Your task » Locate each line with the string "Coverr" in the listing below and copy it.

+--

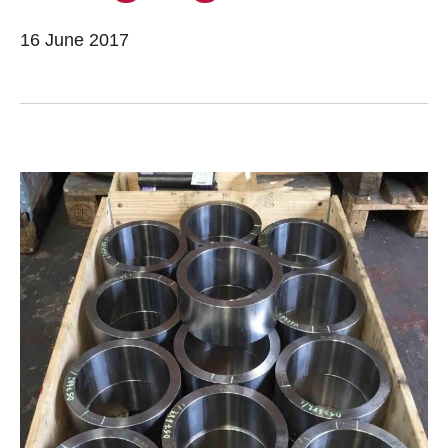
16 June 2017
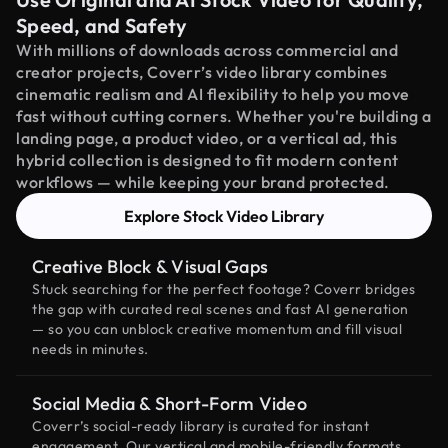
Speed, and Safety
With millions of downloads across commercial and
creator projects, Coverr’s video library combines
cinematic realism and AI flexibility to help you move
fast without cutting corners. Whether you're building a
landing page, a product video, or a vertical ad, this
hybrid collection is designed to fit modern content
workflows — while keeping your brand protected.
Explore Stock Video Library
Creative Block & Visual Gaps
Stuck searching for the perfect footage? Coverr bridges
the gap with curated real scenes and fast AI generation
— so you can unblock creative momentum and fill visual
needs in minutes.
Social Media & Short-Form Video
Coverr’s social-ready library is curated for instant
engagement. Our vertical and mobile-friendly formats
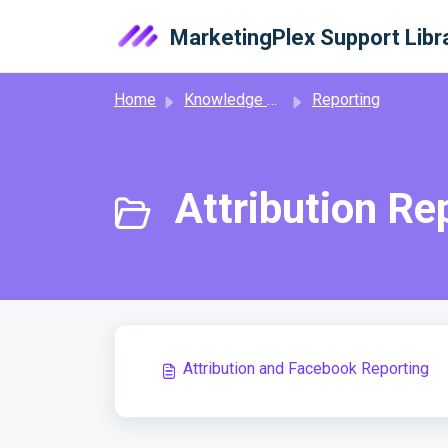
Skip to main content
MarketingPlex Support Libr
Home
Knowledge base
Reporting
Attribution Re
Attribution and Facebook Reporting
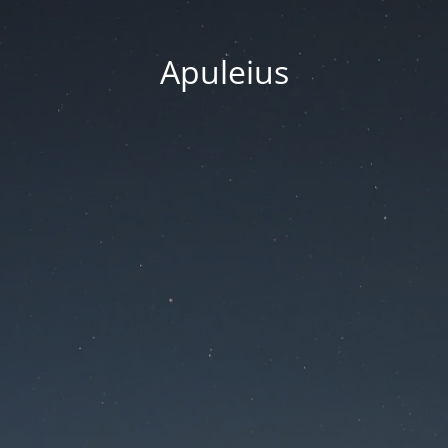
Apuleius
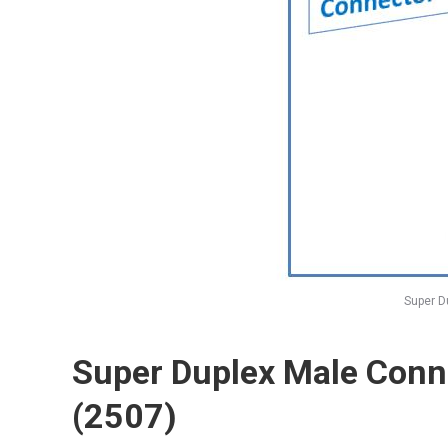
Super D
Super Duplex Male Conn
(2507)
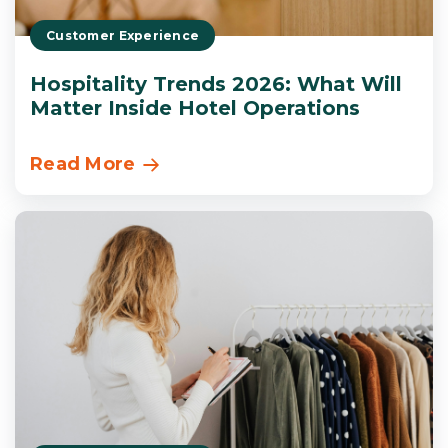
Customer Experience
Hospitality Trends 2026: What Will
Matter Inside Hotel Operations
Read More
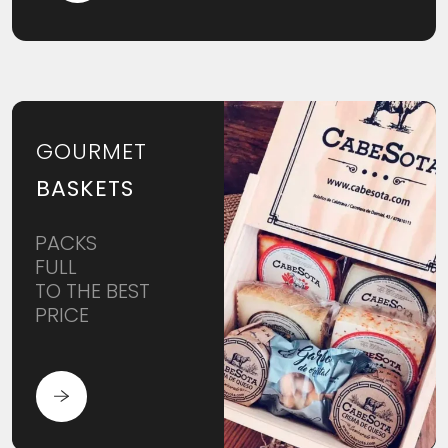
GOURMET
BASKETS
PACKS
FULL
TO THE BEST
PRICE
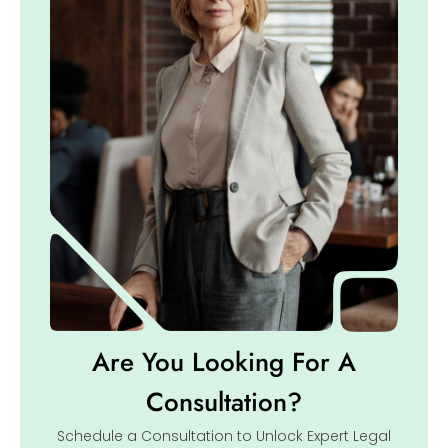
Are You Looking For A
Consultation?
Schedule a Consultation to Unlock Expert Legal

+--

Result for this task »
creator projects, Coverr’s video library combines
Stuck searching for the perfect footage? Coverr bridges
Coverr’s social-ready library is curated for instant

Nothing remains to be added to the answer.